This weekend we made a gorgeous Christmas wreath for our dearly departed little love. It’s our tangible Christmas gift to her, handmade with love, right here on the kitchen worktop. This labour of love has already secured it’s place as a family tradition for me, and although I don’t usually get too personal with my blog posts, I thought this might be a lovely thing to share with my readers who are also struggling with the absence of their precious loved one(s) at this time of year.
This year’s wreath is made from two types of eucalyptus branches (one with berries and the other without) and a few stems of pink ranunculus. I chose eucalyptus because of it’s lovely fragrance and the unique beauty of the colour and shape of it’s leaves, and if you’ve read my previous posts on flowers, you’ll know that ranunculus are one of my favourite flowers.
MATERIALS & TOOLS:
- Eucalyptus foliage (I used two types here, with and without berries)

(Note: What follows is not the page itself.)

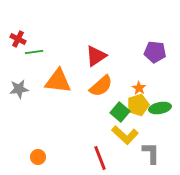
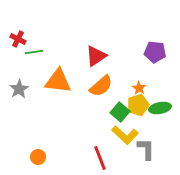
gray star: rotated 24 degrees counterclockwise
gray L-shape: moved 5 px left, 4 px up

- Ranunculus flowers (keep the stems long)
- Cotton string for binding
- A sharp pair of kitchen scissors/trimmers
DIY EUCALYPTUS CHRISTMAS WREATH GUIDE:
1. Lay the eucalyptus branches on your protected work surface singly, so it’s clear to see the quantities and physical characteristics of each. This will aid your order of selection when building the base of your wreath.
2. Working with the natural curves of the branches, arrange the eucalyptus branches without berries in a loose circle with the ends overlapping by approximately 8cm.

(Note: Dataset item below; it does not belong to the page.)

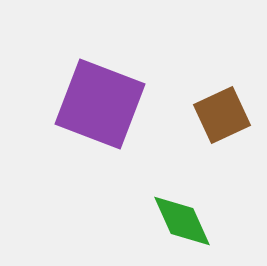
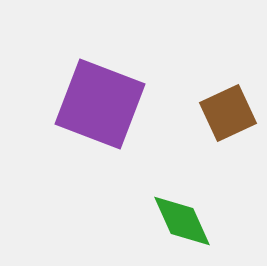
brown square: moved 6 px right, 2 px up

USEFUL TIP: Think of this circle as the outer edges of your wreath, as you will mostly be filling the inner sections with more leaves, to give it a softer and more natural appearance as you build.
3. Cut cotton string and bind the branches together, midway along the overlaps. Please ensure the string is long enough so there will be plenty left after making your ties as you might need to use these same ends to attach top layers to the wreath later. You can always cut off the unwanted excess when the wreath is complete.

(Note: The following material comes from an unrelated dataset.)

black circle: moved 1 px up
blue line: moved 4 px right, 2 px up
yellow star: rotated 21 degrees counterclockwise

USEFUL TIP: Be selective with the placement of your binding. Try to weave the ends of your branches through to the underside of the wreath before binding. Work WITH the positions and directions of the leaves to conceal your binding points.
4. Now you should have a complete, though relatively sparse circle of eucalyptus leaves upon which you will start layering more branches. Place the more dense leafy sections where there are bigger gaps and shape and soften the inner circle of the wreath as you go along.
5. Once you are comfortable with the size and fullness of your wreath, embellish with the required amount of eucalyptus branches with berries, securing with cotton string as you go along.
USEFUL TIP: Gather the berried branches, trim excess leaves and stems away, arrange the berries as you like and bind them together separately before attaching to the wreath. This helps to create a better composition of berries without disturbing the shape and fullness of your wreath.
6. Add long stemmed ranunculus by weaving towards the underside of the wreath and secure with cotton string. Trim the excess stem away as necessary.
7. Fluff the leaves and trim any excess threads or stems that might be showing through at the front of the wreath.
Your all natural DIY eucalyptus Christmas wreath is now perfect for laying by your dearly departed with love.